EXAM DIARY:SOME HURLERS on the ditch have complained that for a Leaving Cert diarist, I don't spend a lot of time talking about the Leaving Cert.
GAA, the Lions, Aidan O’Shea – now those are my real areas of expertise.
However, since the good people of The Irish Times did commission an exam commentary, I thought I would take this opportunity to briefly fulfil the brief (with a little help from a poet friend of mine – thanks Louise!):
LEAVING CERTIFICATE 2009
(For Mr Killer, Big Bird and Aunt Bríd’s profiteroles).

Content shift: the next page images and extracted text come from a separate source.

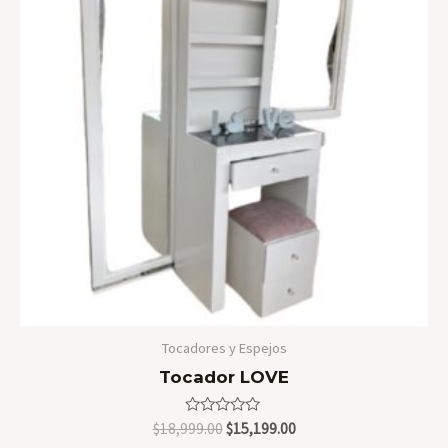
Tocadores y Espejos
Tocador LOVE
Valorado
Original
Current
$
18,999.00
$
15,199.00
en
price
price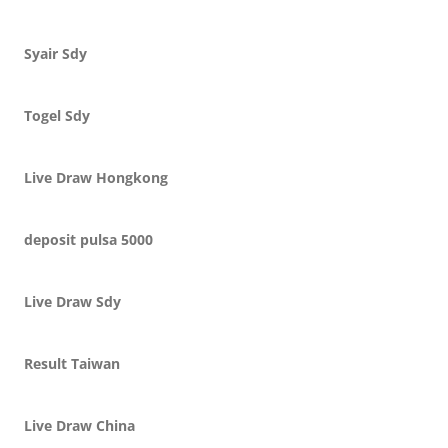
Syair Sdy
Togel Sdy
Live Draw Hongkong
deposit pulsa 5000
Live Draw Sdy
Result Taiwan
Live Draw China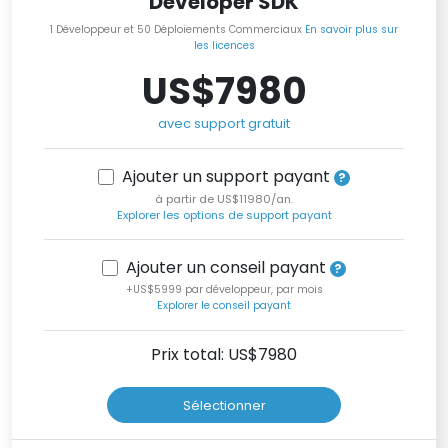
Developer SDK
1 Développeur et 50 Déploiements Commerciaux
En savoir plus sur
les licences
US$7980
avec support gratuit
Ajouter un support payant
à partir de US$11980/an.
Explorer les options de support payant
Ajouter un conseil payant
+US$5999 par développeur, par mois
Explorer le conseil payant
Prix total: US$
7980
Sélectionner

English 1 was a lot of fun,
But English 2 caused a hullabaloo
When a man in Louth gave the game away
And the poets moved to the Sabbath day.
The ordinary people raised their hats
To accessible, doable ornery maths
While the higher monkeys in the tree
Fell foul of probability.
I’m not a man who’s easy to shake,
But geography caused a minor quake.
I demand a sincere apology –
What happened to geo-ecology?
No one thought Irish was gonna dish up
Another ovation to Desmond Bishop –
And he only after coming up on the mocks!
Did the super open last year’s box?
’Coz the lads in my class thought it was great
That a question from LC 2008
Was taken down off a dusty shelf.
The History of Irish repeating itself.
It popped up, verbatim, on paper 2
A double helping of déjà vu.
Speaking of French, I’d rather not
I won’t be speaking another mot.
I don’t know much about history
But my best mate’s hands are all blistery.
I predict no earthquakes or New York comics
On next week’s accounting or economics.
It’s all over now, til I hit Castlebar
With Mr Killer, you know who
you are.
Thanks for reading my Irish Times column.
See you all when we beat Roscommon!
Aidan O’Shea is a student at St Gerald’s Castlebar and an inter- county footballer with Mayo. This is his final exam diary entry.
He will be writing about his results in mid-August.